The choice of CI5's name is inspired by CID and MI5. The premise allowed the programme makers to involve a wide variety of villains, including terrorists, hitmen, hate groups and espionage suspects, with plots sometimes relating to the Cold War. Led by George Cowley (Gordon Jackson), CI5 is known for using unconventional and sometimes illegal methods to beat criminals, or as Cowley put it, "Fight fire with fire!" The use of a fictitious force in this context was somewhat less controversial than the portrayal of the real Flying Squad in The Sweeney.

Cowley's two best agents are Ray Doyle (Martin Shaw) and William Bodie (Lewis Collins). Doyle is an ex–detective constable who has worked the seedier parts of London, while Bodie is an ex-paratrooper, mercenary and SAS sergeant. Of the two, Doyle is the softer, compassionate and more thoughtful character, while Bodie is ruthless and more willing to take on criminals on their own terms. That said, Doyle is more hot-headed and tends to rush in, while Bodie waits for the shooting to start.

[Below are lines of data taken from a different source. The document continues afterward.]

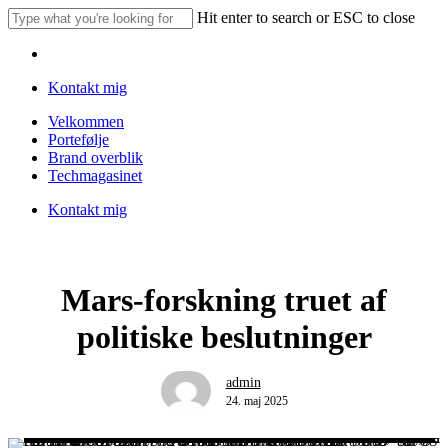
Skip
Hit enter to search or ESC to close
to
Close
main
Menu
Search
content
Kontakt mig
Menu
Velkommen
Portefølje
Brand overblik
Techmagasinet
Kontakt mig
Mars-forskning truet af
politiske beslutninger
admin
24. maj 2025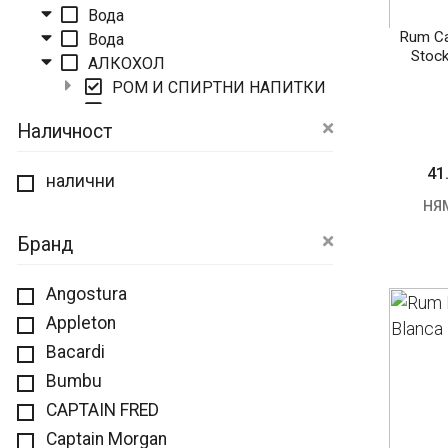
Вода
Rum Ca
Вода
Stock
АЛКОХОЛ
РОМ И СПИРТНИ НАПИТКИ
ДРУГИ
Наличност
ТЕКИЛА
ЛИКЬОР
41
налични
АНАСОНОВИ НАПИТКИ
НЯ
БИРА
КОКТЕЙЛИ И САЙДЕРИ
Бранд
ВИНО
РАКИЯ
Angostura
ВОДКА
Appleton
ДЖИН
Bacardi
УИСКИ И БЪРБЪН
ДРУГИ
Bumbu
CAPTAIN FRED
Captain Morgan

While polar opposites, Bodie and Doyle have an enduring friendship, and are very close. Although their loyalty to Cowley is beyond question, they have no qualms about disobeying orders if it means getting the right result, either for the case or themselves.

Initially, Anthony Andrews was contracted to play Bodie, but he and Shaw did not have the chemistry that Clemens was looking for. As Shaw was deemed to have more "screen presence", Andrews was dropped, Clemens hiring Collins in his place.

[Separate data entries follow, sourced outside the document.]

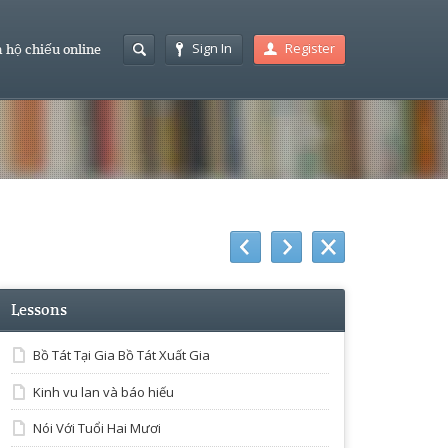
Sign In
Register
 hộ chiếu online
Lessons
Bồ Tát Tại Gia Bồ Tát Xuất Gia
Kinh vu lan và báo hiếu
Nói Với Tuổi Hai Mươi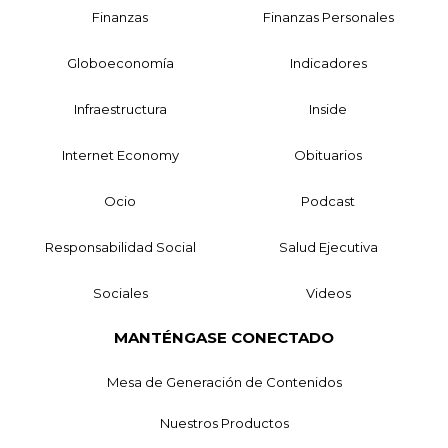
Finanzas
Finanzas Personales
Globoeconomía
Indicadores
Infraestructura
Inside
Internet Economy
Obituarios
Ocio
Podcast
Responsabilidad Social
Salud Ejecutiva
Sociales
Videos
MANTÉNGASE CONECTADO
Mesa de Generación de Contenidos
Nuestros Productos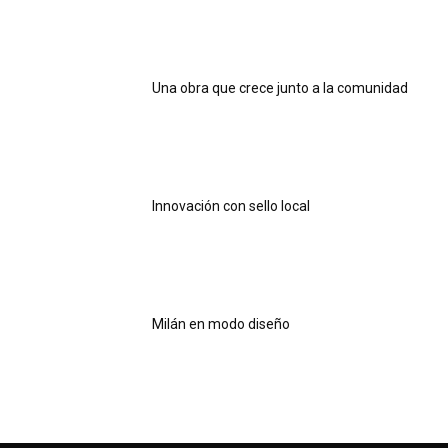
Una obra que crece junto a la comunidad
Innovación con sello local
Milán en modo diseño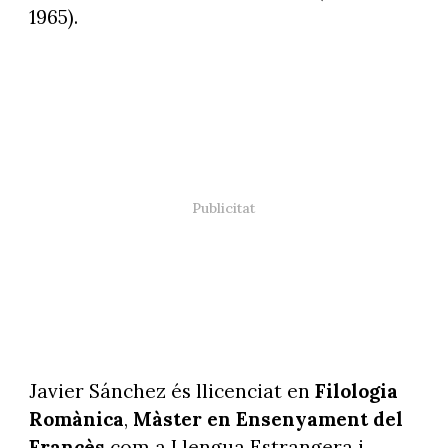
1965).
Javier Sánchez és llicenciat en
Filologia
Romànica
,
Màster en Ensenyament del
Francès
com a Llengua Estrangera i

Shaw and Collins had played villains in a 1977 episode of The New Avengers ("Obsession") together, with Shaw stating in 2025 that he and Collins had not got on with each other, accusing the latter of being arrogant on the set. When Collins was brought into the production, Shaw tried to block Collins being cast as Bodie after their previous experience of working together, making a friendly approach on the first day of filming to Collins which was rejected out of hand, leading to a difficult relationship off-screen for the remainder of the series' production, managing to keep up the on-screen chemistry and abrasiveness of Bodie and Doyle's relationship.The two actors met again a decade after the series finished, settling their differences and becoming friends until Collins' death in 2013.

The Collins character in "Obsession" signed off by saying "Maybe we should work together again. We're a good team." The first Professionals episode was produced later the same year.

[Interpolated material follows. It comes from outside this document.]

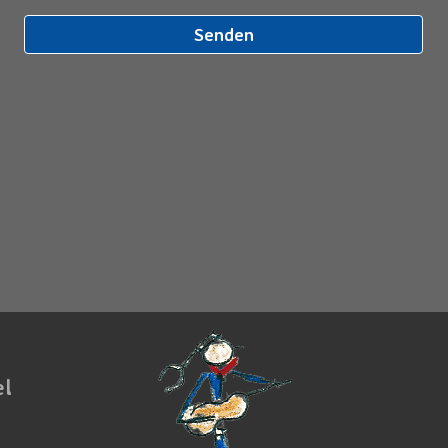
el
De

Clemens intended to write two or three establishing episodes and then hand over to other writers, but their scripts were uneven and lacked the energy and pace needed. Clemens re-wrote nearly ten scripts for the first series episodes and took a direct hands-on approach to the filming. In later series, with the format established and the writers and directors familiar with the show, he took a more leisurely approach behind the scenes.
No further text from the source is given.